Il fut un temps, honni par les uns, regretté par les autres, où les chefs étaient respectés par les subordonnés. Aujourd’hui, dans les entreprises en réseaux, mouvantes et complexes, les relations hiérarchiques se sont assouplies. Le respect change de nature. Les pressions des clients et des concurrents, l’état d’urgence permanent subit par de nombreux collaborateurs, la tendance à faire plus avec moins, et pléthore d’autres agents stresseurs, débouchent parfois sur des accès de violence.

Le manager, « responsable sous la main », devient la surface de projection de l’agressivité des collaborateurs.

Les agressions abondent : « Vous êtes incapable d’obtenir des moyens supplémentaires !», « vous êtes un agent du libéralisme ! », « Vos réunions sont inutiles ! », « vous auriez mieux fait d’être marchand de cacahuètes au lieu d’être chef ! »…et bien d’autres encore.
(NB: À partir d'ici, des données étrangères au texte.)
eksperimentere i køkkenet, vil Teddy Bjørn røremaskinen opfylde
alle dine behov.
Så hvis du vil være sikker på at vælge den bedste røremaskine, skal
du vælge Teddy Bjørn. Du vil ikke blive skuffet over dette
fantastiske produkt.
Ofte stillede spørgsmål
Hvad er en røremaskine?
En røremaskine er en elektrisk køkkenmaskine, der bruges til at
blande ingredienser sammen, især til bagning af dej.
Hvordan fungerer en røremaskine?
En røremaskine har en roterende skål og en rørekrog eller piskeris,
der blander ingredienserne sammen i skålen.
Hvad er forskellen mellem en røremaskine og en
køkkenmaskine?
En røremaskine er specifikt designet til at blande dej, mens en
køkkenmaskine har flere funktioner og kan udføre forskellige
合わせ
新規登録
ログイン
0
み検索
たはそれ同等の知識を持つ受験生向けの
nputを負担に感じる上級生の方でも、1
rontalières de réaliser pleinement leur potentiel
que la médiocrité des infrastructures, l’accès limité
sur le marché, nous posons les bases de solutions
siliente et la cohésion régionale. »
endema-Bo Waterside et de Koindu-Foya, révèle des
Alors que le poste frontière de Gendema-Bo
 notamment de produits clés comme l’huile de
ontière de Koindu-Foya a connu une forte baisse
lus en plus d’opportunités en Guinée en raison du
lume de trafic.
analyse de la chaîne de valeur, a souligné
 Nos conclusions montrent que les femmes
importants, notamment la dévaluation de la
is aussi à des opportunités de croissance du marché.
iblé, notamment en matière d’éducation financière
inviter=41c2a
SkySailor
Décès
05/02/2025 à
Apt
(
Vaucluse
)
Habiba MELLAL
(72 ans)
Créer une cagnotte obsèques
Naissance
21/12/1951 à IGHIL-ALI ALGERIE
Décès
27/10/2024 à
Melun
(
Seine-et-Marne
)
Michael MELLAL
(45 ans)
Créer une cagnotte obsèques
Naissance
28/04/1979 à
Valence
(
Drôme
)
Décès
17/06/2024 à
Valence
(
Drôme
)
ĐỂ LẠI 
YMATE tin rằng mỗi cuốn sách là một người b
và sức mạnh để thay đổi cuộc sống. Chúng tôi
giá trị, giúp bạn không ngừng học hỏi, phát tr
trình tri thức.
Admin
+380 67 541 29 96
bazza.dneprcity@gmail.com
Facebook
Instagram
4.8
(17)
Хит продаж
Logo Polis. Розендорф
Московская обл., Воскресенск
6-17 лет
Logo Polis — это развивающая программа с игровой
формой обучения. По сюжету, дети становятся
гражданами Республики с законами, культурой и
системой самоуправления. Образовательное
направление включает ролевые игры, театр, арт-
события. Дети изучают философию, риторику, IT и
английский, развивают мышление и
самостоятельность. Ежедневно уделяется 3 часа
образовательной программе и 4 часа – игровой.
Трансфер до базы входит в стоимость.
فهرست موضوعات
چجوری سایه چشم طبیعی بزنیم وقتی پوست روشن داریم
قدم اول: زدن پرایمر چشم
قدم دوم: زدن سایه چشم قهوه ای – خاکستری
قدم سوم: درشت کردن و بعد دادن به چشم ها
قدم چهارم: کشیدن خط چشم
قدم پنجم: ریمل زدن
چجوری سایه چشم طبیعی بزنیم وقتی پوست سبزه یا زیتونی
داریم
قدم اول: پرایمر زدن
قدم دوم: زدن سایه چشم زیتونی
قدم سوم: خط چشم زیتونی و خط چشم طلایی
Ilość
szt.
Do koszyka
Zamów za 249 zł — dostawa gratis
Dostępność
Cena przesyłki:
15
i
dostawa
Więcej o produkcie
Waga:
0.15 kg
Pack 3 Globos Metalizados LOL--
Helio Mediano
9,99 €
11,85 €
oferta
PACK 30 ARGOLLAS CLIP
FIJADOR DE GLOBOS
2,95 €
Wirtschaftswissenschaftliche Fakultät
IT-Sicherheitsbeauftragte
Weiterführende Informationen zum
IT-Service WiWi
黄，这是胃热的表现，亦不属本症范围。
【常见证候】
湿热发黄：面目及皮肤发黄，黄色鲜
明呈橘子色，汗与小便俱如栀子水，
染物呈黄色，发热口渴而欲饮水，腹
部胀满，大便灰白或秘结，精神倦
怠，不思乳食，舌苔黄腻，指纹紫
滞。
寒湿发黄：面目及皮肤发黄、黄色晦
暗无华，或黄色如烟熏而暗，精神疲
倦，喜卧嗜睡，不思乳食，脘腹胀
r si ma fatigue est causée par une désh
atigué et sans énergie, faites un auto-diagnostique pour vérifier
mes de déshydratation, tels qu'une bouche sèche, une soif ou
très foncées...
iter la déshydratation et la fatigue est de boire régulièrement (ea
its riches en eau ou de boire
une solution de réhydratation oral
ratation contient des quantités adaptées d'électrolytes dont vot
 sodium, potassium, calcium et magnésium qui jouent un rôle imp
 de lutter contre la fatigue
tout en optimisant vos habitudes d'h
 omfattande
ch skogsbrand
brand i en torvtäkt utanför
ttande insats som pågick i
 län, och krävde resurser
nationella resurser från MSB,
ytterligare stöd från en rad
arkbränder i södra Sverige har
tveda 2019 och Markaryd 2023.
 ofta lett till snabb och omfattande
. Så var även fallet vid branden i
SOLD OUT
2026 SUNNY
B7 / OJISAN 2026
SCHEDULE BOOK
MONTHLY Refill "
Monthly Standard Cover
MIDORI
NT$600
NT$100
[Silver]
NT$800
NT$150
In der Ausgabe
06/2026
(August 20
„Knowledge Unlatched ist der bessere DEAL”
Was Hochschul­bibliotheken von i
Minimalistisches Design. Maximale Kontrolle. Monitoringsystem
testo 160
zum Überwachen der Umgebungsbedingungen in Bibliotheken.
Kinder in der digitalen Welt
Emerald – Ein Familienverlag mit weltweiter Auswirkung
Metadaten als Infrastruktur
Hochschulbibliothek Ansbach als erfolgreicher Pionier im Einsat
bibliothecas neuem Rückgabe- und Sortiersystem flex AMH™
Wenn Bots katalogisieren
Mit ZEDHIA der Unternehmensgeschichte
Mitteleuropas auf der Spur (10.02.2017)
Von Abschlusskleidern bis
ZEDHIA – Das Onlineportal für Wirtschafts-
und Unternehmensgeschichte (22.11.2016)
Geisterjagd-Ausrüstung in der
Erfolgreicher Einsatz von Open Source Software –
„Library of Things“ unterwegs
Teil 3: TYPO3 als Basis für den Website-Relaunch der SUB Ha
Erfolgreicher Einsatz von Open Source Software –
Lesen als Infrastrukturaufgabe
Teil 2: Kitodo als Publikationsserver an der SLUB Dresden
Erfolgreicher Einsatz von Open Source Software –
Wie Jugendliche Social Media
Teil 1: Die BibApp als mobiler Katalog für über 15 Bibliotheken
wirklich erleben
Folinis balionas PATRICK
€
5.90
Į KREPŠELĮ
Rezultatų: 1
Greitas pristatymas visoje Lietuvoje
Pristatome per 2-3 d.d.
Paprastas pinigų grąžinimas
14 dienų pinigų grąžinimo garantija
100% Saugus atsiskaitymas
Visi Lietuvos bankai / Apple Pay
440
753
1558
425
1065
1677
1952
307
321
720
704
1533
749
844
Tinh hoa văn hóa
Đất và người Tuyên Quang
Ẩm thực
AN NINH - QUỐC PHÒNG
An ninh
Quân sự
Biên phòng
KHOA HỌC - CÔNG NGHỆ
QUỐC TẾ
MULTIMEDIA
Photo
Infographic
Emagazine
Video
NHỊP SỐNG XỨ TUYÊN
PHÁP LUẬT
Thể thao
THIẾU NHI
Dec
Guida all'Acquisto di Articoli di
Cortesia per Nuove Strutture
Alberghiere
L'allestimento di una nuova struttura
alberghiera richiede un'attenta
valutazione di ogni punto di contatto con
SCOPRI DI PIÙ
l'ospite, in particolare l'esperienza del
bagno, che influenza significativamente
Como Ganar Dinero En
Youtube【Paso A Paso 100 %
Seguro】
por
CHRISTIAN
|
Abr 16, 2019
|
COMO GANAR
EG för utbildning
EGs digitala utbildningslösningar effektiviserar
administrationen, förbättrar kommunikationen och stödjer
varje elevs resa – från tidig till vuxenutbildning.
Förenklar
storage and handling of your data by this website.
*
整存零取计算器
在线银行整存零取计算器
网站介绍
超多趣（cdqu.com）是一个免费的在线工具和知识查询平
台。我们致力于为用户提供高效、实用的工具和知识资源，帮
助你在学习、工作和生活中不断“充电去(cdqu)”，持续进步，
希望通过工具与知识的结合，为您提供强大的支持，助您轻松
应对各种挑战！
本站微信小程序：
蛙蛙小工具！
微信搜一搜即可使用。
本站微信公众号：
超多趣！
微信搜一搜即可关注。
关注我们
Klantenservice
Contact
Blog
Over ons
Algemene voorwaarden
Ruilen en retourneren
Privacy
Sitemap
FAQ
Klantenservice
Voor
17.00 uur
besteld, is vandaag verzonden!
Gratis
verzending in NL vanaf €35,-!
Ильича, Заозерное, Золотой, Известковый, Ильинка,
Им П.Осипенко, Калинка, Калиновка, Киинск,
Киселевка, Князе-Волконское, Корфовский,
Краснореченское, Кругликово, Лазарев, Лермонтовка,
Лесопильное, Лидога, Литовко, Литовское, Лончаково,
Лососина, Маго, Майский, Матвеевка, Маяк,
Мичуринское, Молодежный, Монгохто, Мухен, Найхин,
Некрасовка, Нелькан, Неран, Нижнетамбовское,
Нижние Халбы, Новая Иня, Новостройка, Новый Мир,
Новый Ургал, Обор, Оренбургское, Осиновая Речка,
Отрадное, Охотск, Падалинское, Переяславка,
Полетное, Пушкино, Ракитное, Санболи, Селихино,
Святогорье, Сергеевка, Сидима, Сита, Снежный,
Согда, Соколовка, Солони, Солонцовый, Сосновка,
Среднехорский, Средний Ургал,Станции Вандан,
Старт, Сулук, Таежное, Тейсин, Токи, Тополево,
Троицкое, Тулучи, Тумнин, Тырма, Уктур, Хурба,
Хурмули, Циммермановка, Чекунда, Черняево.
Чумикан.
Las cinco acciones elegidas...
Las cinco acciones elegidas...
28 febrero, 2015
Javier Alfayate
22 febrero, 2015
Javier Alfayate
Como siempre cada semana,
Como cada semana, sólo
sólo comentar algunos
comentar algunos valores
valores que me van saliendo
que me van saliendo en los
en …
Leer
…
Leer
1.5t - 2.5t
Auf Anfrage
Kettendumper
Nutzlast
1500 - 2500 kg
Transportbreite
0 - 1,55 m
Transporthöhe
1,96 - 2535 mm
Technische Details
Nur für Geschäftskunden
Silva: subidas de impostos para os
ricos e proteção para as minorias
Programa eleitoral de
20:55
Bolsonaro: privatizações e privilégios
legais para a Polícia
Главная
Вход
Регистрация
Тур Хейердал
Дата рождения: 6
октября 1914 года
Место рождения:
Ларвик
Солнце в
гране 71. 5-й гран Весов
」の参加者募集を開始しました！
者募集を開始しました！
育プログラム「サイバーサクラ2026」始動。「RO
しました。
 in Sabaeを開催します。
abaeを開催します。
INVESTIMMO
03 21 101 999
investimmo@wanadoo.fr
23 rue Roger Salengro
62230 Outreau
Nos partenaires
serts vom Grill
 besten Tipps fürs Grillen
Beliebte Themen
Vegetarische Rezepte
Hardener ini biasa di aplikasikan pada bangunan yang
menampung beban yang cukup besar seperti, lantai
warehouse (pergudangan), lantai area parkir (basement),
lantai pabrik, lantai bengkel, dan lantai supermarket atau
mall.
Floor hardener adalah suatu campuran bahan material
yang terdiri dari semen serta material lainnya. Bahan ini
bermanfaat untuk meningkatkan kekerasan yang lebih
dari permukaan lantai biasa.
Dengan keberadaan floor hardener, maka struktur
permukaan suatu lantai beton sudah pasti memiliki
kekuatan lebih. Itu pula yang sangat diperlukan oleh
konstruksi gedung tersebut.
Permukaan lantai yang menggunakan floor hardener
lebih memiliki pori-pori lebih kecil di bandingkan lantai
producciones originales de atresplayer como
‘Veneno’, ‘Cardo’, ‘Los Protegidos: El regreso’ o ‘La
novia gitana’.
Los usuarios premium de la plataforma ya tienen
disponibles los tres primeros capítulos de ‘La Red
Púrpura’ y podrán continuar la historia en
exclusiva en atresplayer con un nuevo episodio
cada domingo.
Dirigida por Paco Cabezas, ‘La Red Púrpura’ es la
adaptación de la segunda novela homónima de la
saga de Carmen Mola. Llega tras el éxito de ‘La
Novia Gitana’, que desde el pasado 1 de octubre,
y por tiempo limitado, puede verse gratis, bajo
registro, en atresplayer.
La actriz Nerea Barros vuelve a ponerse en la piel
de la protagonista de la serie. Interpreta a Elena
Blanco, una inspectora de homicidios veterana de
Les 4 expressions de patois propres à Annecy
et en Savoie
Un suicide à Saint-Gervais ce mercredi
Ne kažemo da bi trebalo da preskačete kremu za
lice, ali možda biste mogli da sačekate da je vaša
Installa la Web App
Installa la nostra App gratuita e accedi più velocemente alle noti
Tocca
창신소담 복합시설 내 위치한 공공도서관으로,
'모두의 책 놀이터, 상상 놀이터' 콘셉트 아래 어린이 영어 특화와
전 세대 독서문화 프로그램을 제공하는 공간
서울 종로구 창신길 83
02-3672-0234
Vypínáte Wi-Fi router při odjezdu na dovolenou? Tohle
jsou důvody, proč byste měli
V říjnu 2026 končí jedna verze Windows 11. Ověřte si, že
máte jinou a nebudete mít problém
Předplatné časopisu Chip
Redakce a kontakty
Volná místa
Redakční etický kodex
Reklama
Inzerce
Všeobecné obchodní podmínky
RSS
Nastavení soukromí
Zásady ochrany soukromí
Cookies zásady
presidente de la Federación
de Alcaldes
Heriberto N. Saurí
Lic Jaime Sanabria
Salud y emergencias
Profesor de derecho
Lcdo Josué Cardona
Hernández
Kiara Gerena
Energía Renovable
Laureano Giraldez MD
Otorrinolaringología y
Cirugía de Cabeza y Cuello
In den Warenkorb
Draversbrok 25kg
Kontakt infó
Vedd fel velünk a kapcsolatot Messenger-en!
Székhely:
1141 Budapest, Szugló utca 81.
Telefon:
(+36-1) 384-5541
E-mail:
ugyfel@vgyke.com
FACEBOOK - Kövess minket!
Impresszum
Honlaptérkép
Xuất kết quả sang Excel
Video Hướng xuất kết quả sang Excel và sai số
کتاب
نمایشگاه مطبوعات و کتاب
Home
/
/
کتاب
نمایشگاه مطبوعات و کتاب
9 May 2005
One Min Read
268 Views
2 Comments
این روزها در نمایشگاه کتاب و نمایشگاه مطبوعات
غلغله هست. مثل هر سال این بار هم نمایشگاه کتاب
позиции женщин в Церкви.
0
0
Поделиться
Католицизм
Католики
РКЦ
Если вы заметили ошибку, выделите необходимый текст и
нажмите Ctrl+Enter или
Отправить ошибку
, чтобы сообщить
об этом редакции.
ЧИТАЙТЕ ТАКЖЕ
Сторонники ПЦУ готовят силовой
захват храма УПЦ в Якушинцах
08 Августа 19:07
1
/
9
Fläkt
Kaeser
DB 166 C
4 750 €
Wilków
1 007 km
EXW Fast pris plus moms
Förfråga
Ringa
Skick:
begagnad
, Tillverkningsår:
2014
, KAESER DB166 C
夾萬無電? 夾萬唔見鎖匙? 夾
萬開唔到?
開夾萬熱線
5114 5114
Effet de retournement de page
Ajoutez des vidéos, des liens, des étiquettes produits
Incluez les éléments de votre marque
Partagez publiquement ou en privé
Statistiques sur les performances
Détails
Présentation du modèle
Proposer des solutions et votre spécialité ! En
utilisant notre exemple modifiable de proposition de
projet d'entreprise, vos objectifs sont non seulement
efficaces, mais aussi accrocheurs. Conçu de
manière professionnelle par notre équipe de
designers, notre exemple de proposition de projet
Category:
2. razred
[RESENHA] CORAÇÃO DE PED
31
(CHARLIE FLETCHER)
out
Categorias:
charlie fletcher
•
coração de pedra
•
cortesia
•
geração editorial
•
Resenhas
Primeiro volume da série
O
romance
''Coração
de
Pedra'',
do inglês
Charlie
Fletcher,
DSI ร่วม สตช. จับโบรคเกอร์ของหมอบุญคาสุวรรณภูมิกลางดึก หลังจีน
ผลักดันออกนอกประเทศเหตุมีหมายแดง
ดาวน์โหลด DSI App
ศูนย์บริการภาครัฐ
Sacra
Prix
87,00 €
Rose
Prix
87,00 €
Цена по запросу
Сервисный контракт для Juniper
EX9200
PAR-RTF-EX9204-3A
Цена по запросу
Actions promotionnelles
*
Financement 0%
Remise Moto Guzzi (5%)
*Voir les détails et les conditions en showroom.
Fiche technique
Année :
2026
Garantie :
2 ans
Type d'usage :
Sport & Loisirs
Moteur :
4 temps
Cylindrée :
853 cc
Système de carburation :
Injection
Ces invectives sont accompagnées de cris et de gestes intempestifs. Le tutoiement remplaçant le vouvoiement.

Il n’y a pas de fumée sans feu, ces agressions révèlent une part de vérité. S’il n’adopte pas la distance nécessaire, le manager peut se sentir fragilisé, voire paniqué. Il est alors tentant de répondre du « tac au tac », sur le même ton. Cette réaction déclenche ce que les systémiciens nomment « escalade symétrique » : agression, contre agression, contre agression de la contre agression…jusqu’à la violence exacerbée.

Le manager, dans ces situations, est comme l’autre, agressif et irresponsable. Il est semblable à l’agresseur lorsqu’il fait comme lui.